For me, the issue was with my proxy_pass entry. I had
location / {
...
proxy_pass http://localhost:5001;
}
This caused the upstream request to use the IP4 localhost IP or the IP6 localhost IP, but every now and again, it would use the localhost DNS without the port number resulting in the upstream error as seen in the logs below.
[27/Sep/2018:16:23:37 +0100] <request IP> - - - <requested URI> to: [::1]:5001: GET /api/hc response_status 200
[27/Sep/2018:16:24:37 +0100] <request IP> - - - <requested URI> to: 127.0.0.1:5001: GET /api/hc response_status 200
[27/Sep/2018:16:25:38 +0100] <request IP> - - - <requested URI> to: localhost: GET /api/hc response_status 502
[27/Sep/2018:16:26:37 +0100] <request IP> - - - <requested URI> to: 127.0.0.1:5001: GET /api/hc response_status 200
[27/Sep/2018:16:27:37 +0100] <request IP> - - - <requested URI> to: [::1]:5001: GET /api/hc response_status 200
As you can see, I get a 502 status for "localhost:"
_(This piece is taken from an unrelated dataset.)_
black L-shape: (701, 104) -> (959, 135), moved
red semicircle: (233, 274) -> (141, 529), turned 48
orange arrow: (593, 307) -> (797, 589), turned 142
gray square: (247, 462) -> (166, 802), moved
Changing my proxy_pass to 127.0.0.1:5001 means that all requests now use IP4 with a port.
This StackOverflow response was a big help in finding the issue as it detailed changing the log format to make it possible to see the issue.
I saw such behavior many times during perf. tests.
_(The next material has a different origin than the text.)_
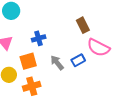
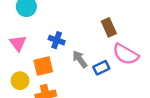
blue cross: (39, 38) -> (57, 40), turned 32
gray arrow: (57, 63) -> (80, 59), moved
Under heavy workload the performance of your upstream server(s) may not be enough and upstream module may mark upstream server(s) as unavailable.
The relevant parameters (server directive) are:
max_fails=number
sets the number of unsuccessful attempts to communicate with the server that should happen in the duration set by the fail_timeout
parameter to consider the server unavailable for a duration also set by the fail_timeout
parameter. By default, the number of unsuccessful attempts is set to 1. The zero value disables the accounting of attempts. What is considered an unsuccessful attempt is defined by the proxy_next_upstream
, directives.
fail_timeout=time
sets:
the time during which the specified number of unsuccessful attempts
to communicate with the server should happen to consider the server
unavailable;
and the period of time the server will be considered unavailable.
By default, the parameter is set to 10 seconds.